Category Archive: 'Facebook' Category

A little insight: Facebook updates Insights

by Amy Lanigan
Wednesday, November 30th, 2011

Facebook has updated Insights. Some of you may have had a sneak peek, especially if you’re a brand with a Facebook relationship. Now though, it’s rolled out and here’s what you need to know.

First and foremost, read this from Facebook. It’s a great description of the changes.

Or if you learn by doing, log-in to Facebook, go to Insights and use the question mark roll-overs as your guide.

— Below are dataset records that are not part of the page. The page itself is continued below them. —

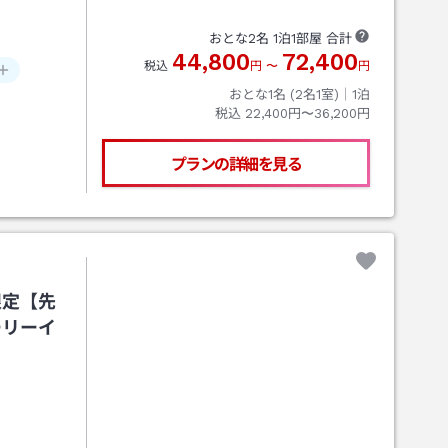
おとな
2
名
1
泊
1
部屋 合計
44,800
72,400
税込
円
〜
円
おとな1名 (
2
名1室)｜
1
泊
税込
22,400円〜36,200円
プランの詳細を見る
限定【先
ーリーイ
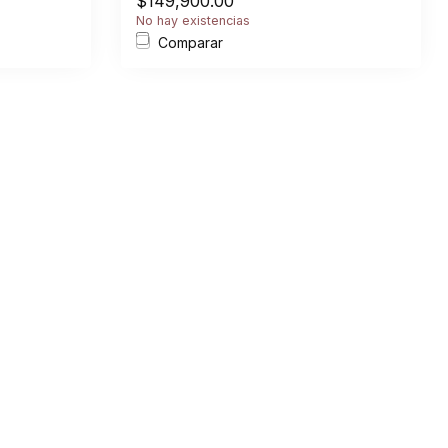
$149,900.00
No hay existencias
Comparar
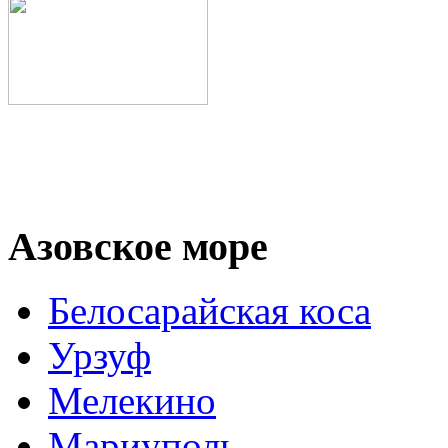
Азовское море
Белосарайская коса
Урзуф
Мелекино
Мариуполь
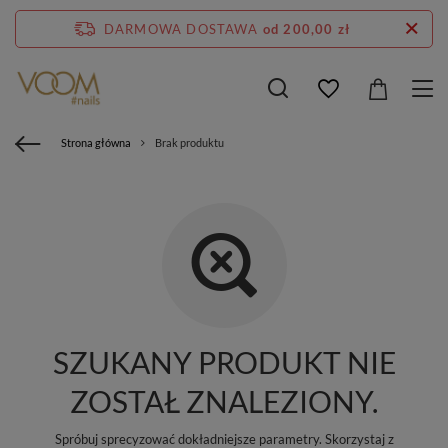
DARMOWA DOSTAWA
od 200,00 zł
Strona główna
Brak produktu
SZUKANY PRODUKT NIE
ZOSTAŁ ZNALEZIONY.
Spróbuj sprecyzować dokładniejsze parametry. Skorzystaj z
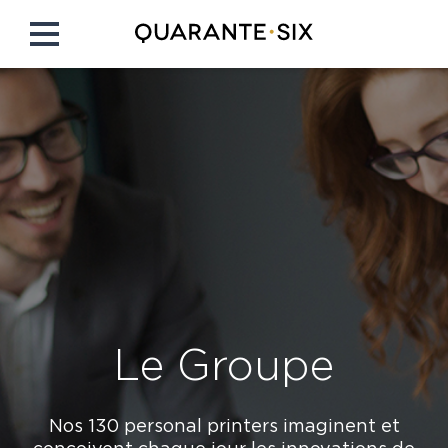
Le Groupe
Nos 130 personal printers imaginent et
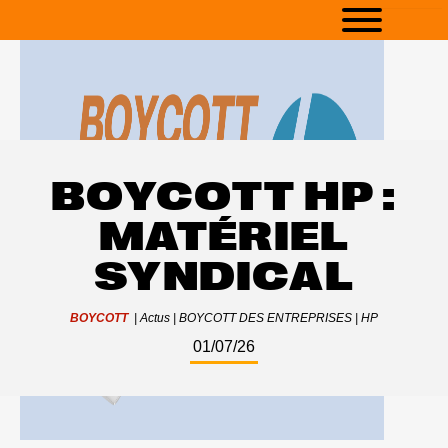
BOYCOTT HP :
MATÉRIEL
SYNDICAL
BOYCOTT
|
Actus
|
BOYCOTT DES ENTREPRISES
|
HP
01/07/26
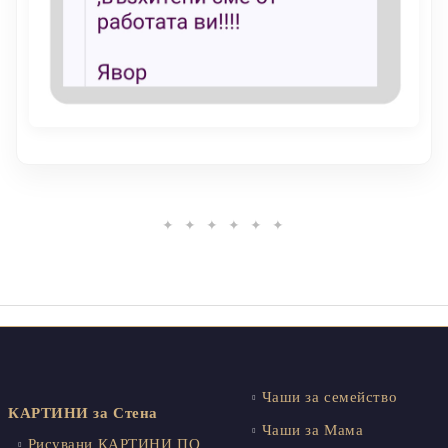
✦ ✦ ✦ ✦ ✦ ✦
Чаши за семейство
КАРТИНИ за Стена
Чаши за Мама
Рисувани КАРТИНИ ПО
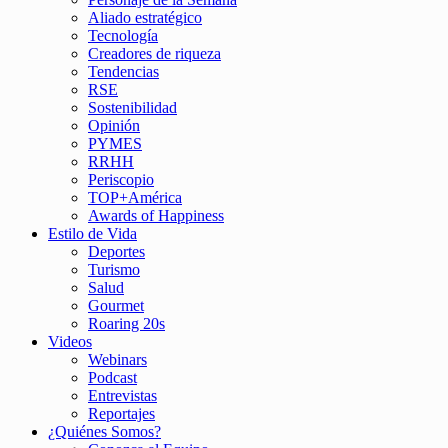
Aliado estratégico
Tecnología
Creadores de riqueza
Tendencias
RSE
Sostenibilidad
Opinión
PYMES
RRHH
Periscopio
TOP+América
Awards of Happiness
Estilo de Vida
Deportes
Turismo
Salud
Gourmet
Roaring 20s
Videos
Webinars
Podcast
Entrevistas
Reportajes
¿Quiénes Somos?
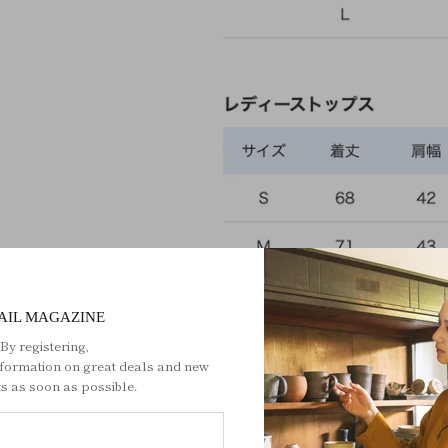
AIL MAGAZINE
By registering,
nformation on great deals and new
s as soon as possible.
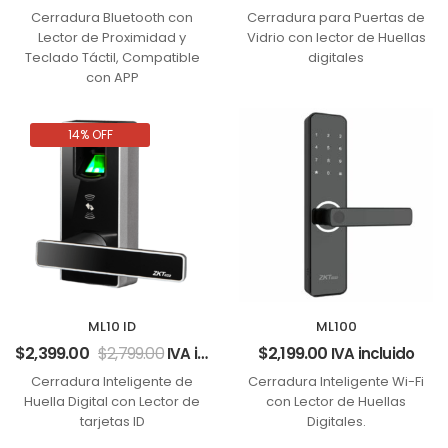
Cerradura Bluetooth con
Cerradura para Puertas de
Lector de Proximidad y
Vidrio con lector de Huellas
Teclado Táctil, Compatible
digitales
con APP
14% OFF
ML10 ID
ML100
$
2,399.00
$
2,799.00
$
2,199.00
IVA incluido
IVA incluido
Cerradura Inteligente de
Cerradura Inteligente Wi-Fi
Huella Digital con Lector de
con Lector de Huellas
tarjetas ID
Digitales.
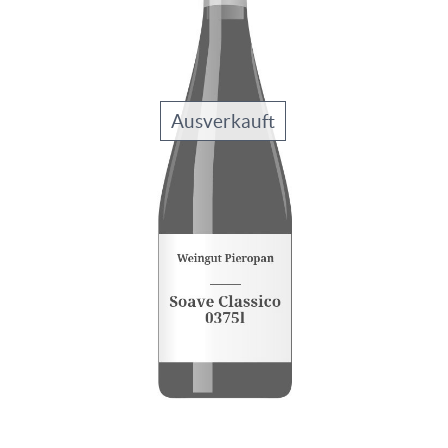
Ausverkauft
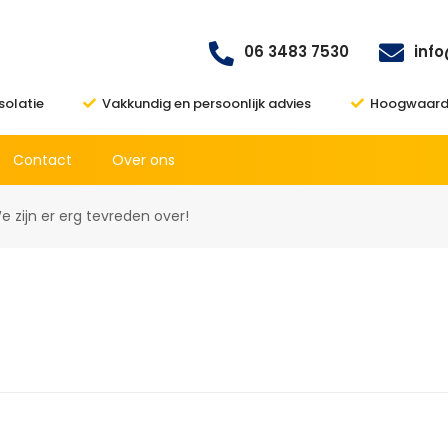
06 3483 7530
inf
isolatie
Vakkundig en persoonlijk advies
Hoogwaardi
Contact
Over ons
e zijn er erg tevreden over!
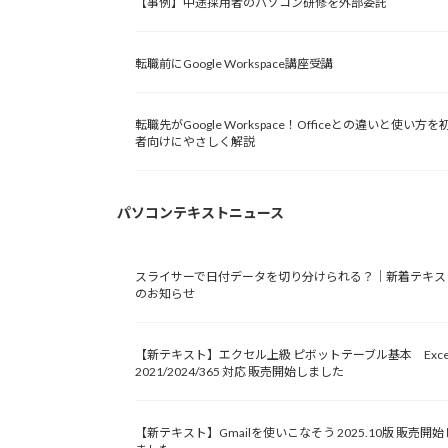
【事例】中途採用者のパソコン研修を外部委託
転職前にGoogle Workspace講座受講
転職先がGoogle Workspace！Officeとの違いと使い方を
者向けにやさしく解説
パソコンテキストニュース
スライサーで日付データを切り分けられる？｜新着テキス
のお知らせ
【新テキスト】エクセル上級 ピボットテーブル基本 Exce
2021/2024/365 対応 販売開始しました
【新テキスト】Gmailを使いこなそう 2025.10版 販売開始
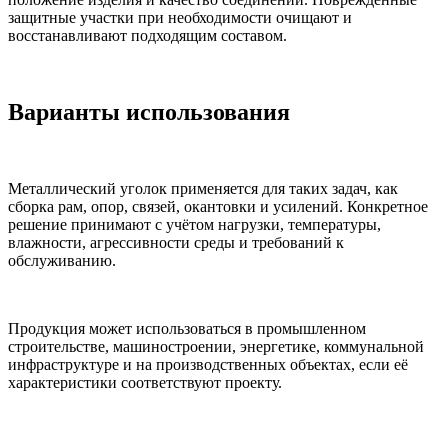
защитные участки при необходимости очищают и
восстанавливают подходящим составом.
Варианты использования
Металлический уголок применяется для таких задач, как
сборка рам, опор, связей, окантовки и усилений. Конкретное
решение принимают с учётом нагрузки, температуры,
влажности, агрессивности среды и требований к
обслуживанию.
Продукция может использоваться в промышленном
строительстве, машиностроении, энергетике, коммунальной
инфраструктуре и на производственных объектах, если её
характеристики соответствуют проекту.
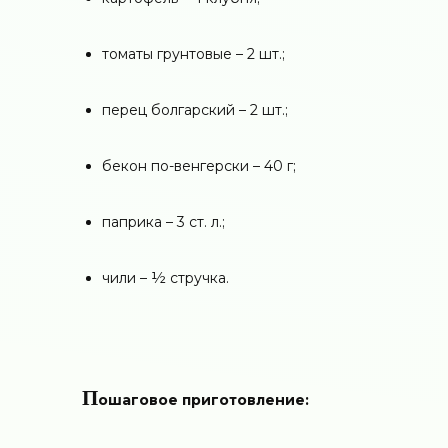
томаты грунтовые – 2 шт.;
перец болгарский – 2 шт.;
бекон по-венгерски – 40 г;
паприка – 3 ст. л.;
чили – ½ стручка.
П
ошаговое приготовление:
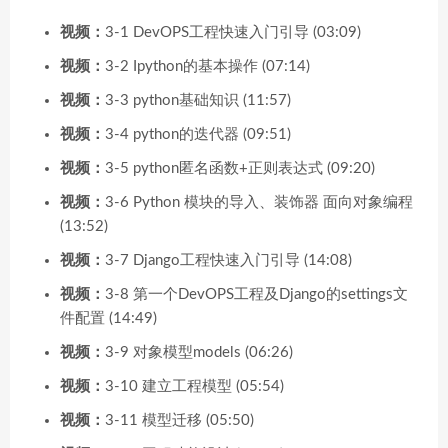
视频：
3-1 DevOPS工程快速入门引导 (03:09)
视频：
3-2 Ipython的基本操作 (07:14)
视频：
3-3 python基础知识 (11:57)
视频：
3-4 python的迭代器 (09:51)
视频：
3-5 python匿名函数+正则表达式 (09:20)
视频：
3-6 Python 模块的导入、装饰器 面向对象编程
(13:52)
视频：
3-7 Django工程快速入门引导 (14:08)
视频：
3-8 第一个DevOPS工程及Django的settings文
件配置 (14:49)
视频：
3-9 对象模型models (06:26)
视频：
3-10 建立工程模型 (05:54)
视频：
3-11 模型迁移 (05:50)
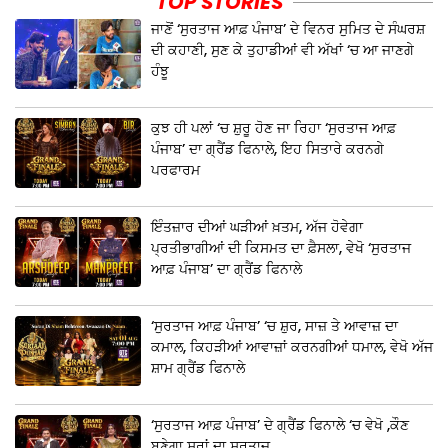
TOP STORIES
ਜਾਣੋਂ ‘ਸੁਰਤਾਜ ਆਫ਼ ਪੰਜਾਬ’ ਦੇ ਵਿਨਰ ਸੁਮਿਤ ਦੇ ਸੰਘਰਸ਼
ਦੀ ਕਹਾਣੀ, ਸੁਣ ਕੇ ਤੁਹਾਡੀਆਂ ਵੀ ਅੱਖਾਂ ‘ਚ ਆ ਜਾਣਗੇ
ਹੰਝੂ
ਕੁਝ ਹੀ ਪਲਾਂ ‘ਚ ਸ਼ੁਰੂ ਹੋਣ ਜਾ ਰਿਹਾ ‘ਸੁਰਤਾਜ ਆਫ਼
ਪੰਜਾਬ’ ਦਾ ਗ੍ਰੈਂਡ ਫਿਨਾਲੇ, ਇਹ ਸਿਤਾਰੇ ਕਰਨਗੇ
ਪਰਫਾਰਮ
ਇੰਤਜ਼ਾਰ ਦੀਆਂ ਘੜੀਆਂ ਖ਼ਤਮ, ਅੱਜ ਹੋਵੇਗਾ
ਪ੍ਰਤੀਭਾਗੀਆਂ ਦੀ ਕਿਸਮਤ ਦਾ ਫ਼ੈਸਲਾ, ਵੇਖੋ ‘ਸੁਰਤਾਜ
ਆਫ਼ ਪੰਜਾਬ’ ਦਾ ਗ੍ਰੈਂਡ ਫਿਨਾਲੇ
‘ਸੁਰਤਾਜ ਆਫ਼ ਪੰਜਾਬ’ ‘ਚ ਸ਼ੁਰ, ਸਾਜ਼ ਤੇ ਆਵਾਜ਼ ਦਾ
ਕਮਾਲ, ਕਿਹੜੀਆਂ ਆਵਾਜ਼ਾਂ ਕਰਨਗੀਆਂ ਧਮਾਲ, ਵੇਖੋ ਅੱਜ
ਸ਼ਾਮ ਗ੍ਰੈਂਡ ਫਿਨਾਲੇ
‘ਸੁਰਤਾਜ ਆਫ਼ ਪੰਜਾਬ’ ਦੇ ਗ੍ਰੈਂਡ ਫਿਨਾਲੇ ‘ਚ ਵੇਖੋ ,ਕੌਣ
ਬਣੇਗਾ ਸੁਰਾਂ ਦਾ ਸੁਰਤਾਜ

The highlights as we see them:

- A heavy shift to engagement: Brands are shifting to quantity and quality on Facebook (vs. just quantity). The new metrics of “People Talking About This” and “Reach” directly coincide with this shift. They hit at what people are doing with your content and give you a sense of the potential reach you could achieve.

- Page posts get prioritized: Which content is working? This will tell you. And it broadens the range of what working means based on your objective. Reach + Engaged Users drive at awareness; Talking About This and Virality drive at conversation.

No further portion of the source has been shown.